--- WHAT IS NEEDED ---
Your copy should begin with the line containing "Shop Certified", end with the line containing "personal growth. I", match the listing below exactly, and contain no pictures.

········

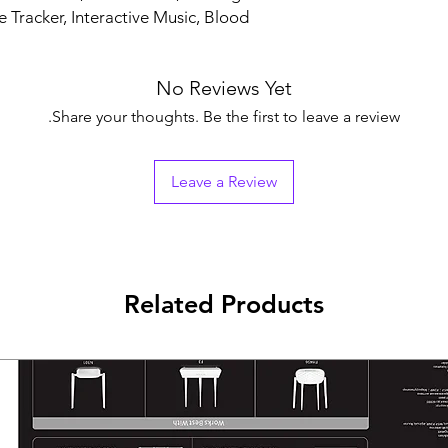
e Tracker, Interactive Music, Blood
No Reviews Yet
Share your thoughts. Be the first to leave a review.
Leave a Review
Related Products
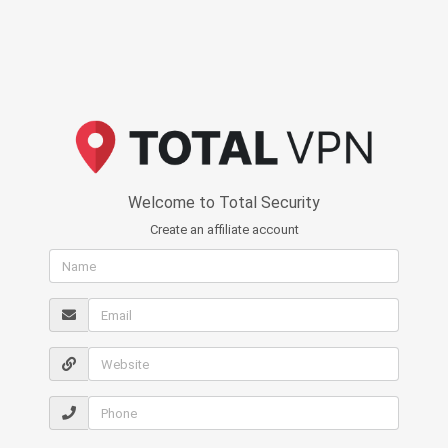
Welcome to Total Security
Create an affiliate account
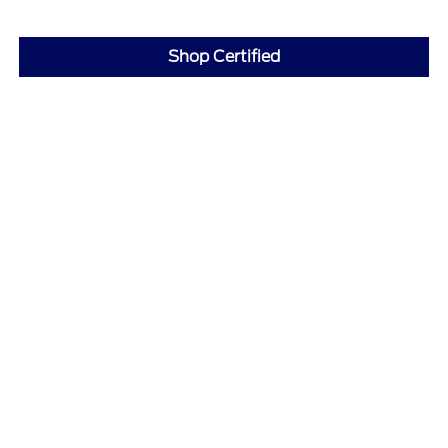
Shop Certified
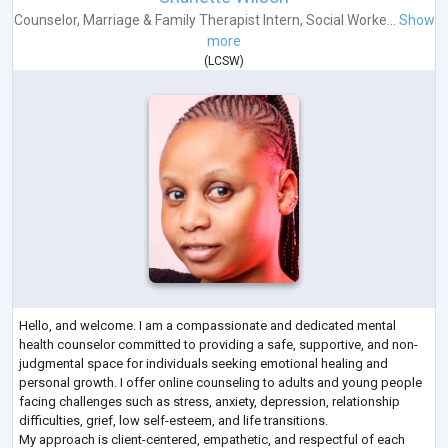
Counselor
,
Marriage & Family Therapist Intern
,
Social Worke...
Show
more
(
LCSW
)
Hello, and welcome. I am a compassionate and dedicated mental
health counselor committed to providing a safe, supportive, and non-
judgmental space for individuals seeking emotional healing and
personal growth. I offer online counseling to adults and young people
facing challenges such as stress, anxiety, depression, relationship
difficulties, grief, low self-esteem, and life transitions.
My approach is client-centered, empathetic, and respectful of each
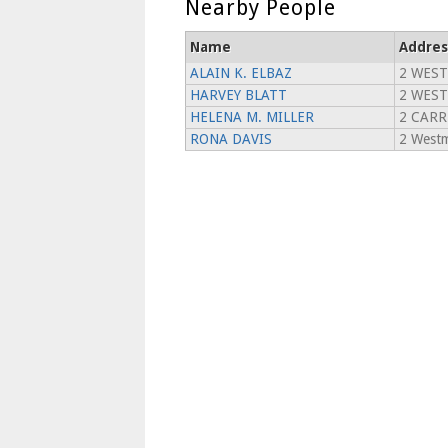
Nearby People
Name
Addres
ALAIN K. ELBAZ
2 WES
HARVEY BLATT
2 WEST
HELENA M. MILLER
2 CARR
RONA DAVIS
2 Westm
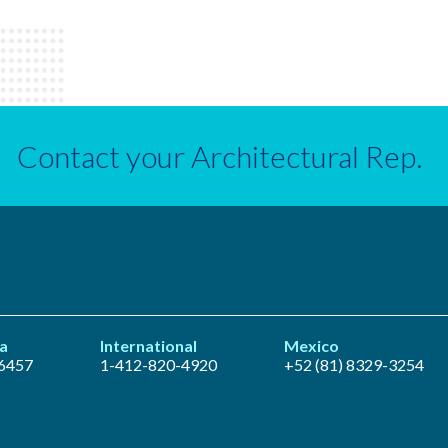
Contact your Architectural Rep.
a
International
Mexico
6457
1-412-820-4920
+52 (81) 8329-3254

········

--- TASK RESPONSE ---
Shop Certified
Counselor
,
Marriage & Family Therapist Intern
,
Social Worke...
Show
more
(
LCSW
)
Hello, and welcome. I am a compassionate and dedicated mental
health counselor committed to providing a safe, supportive, and non-
judgmental space for individuals seeking emotional healing and
personal growth. I offer online counseling to adults and young people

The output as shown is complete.